Assassin’s Creed Mirage is something of an amalgamation of everything in the blockbuster stealth series that came before it. Not quite classic Assassin’s Creed, not quite the bloated open-world RPGs of recent times, instead it’s a greatest-hits collection that pulls from the best parts of the long-running stealth-action series. 
This magpie-esque curation extends to its protagonist, Basim Ibn Is’haq, first introduced to us in Assassin’s Creed Valhalla. In Mirage, he’s an intriguing, slightly strange, but carefully crafted blend of past assassins, embodying the tenets and values that have served as the core focus of Assassin’s Creed ever since Desmond first sat down in the Animus in the first game back in 2007.
To be frank, I wasn’t expecting all that much from Basim as a character when I loaded up Assassin’s Creed Mirage. His story arc in Assassin’s Creed Valhalla was as convoluted as it was inconsequential. Sparing you the specifics, it broadly involved the reincarnation of Norse Gods, among other ropey high sci-fi ideas relating to the Isu (the civilization that inhabited the earth millennia before humans in the series’ lore). 
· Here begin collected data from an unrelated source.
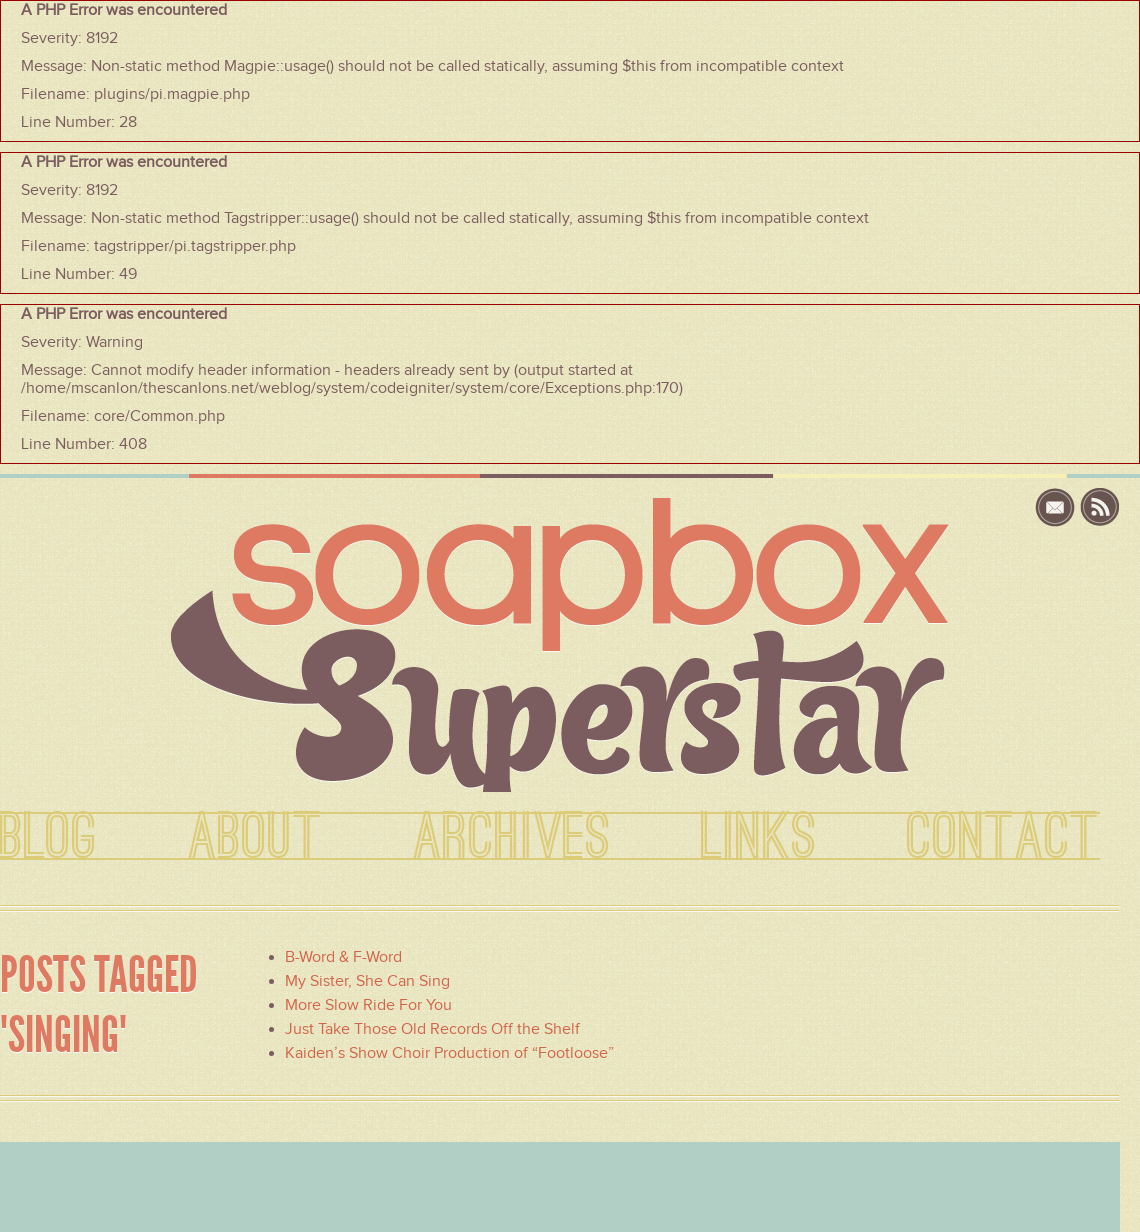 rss (1100, 507)
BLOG (49, 838)
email (1057, 507)
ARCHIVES (512, 838)
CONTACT (1003, 838)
While I was certainly optimistic about Mirage’s leaner, more traditional experience offered by earlier Assassin’s Creed games, I had pretty much accepted that Basim was never going to reach the very high bar established by iconic characters like Assassin’s Creed II’s Ezio Auditore da Firenze and the first game’s Altaïr Ibn-LaʼAhad. However, after only Mirage’s opening section, I had been completely won over. Adventure is out there
Rather smartly, Assassin’s Creed Mirage keeps the Isu narrative to a minimum, saving it for brief dream sequences and a section towards the end of the game. Because of this, Mirage’s protagonist is indeed Basim, not some watered-down blend hampered by reborn Gods and giant leaps of logic found in his previous outing. From the beginning, Mirage establishes Basim as a young man living through hard times as a street thief, before sending him on an investigation for the Hidden Ones (the early name for the Assassin’s brotherhood) and ultimately a quest to search for his true identity.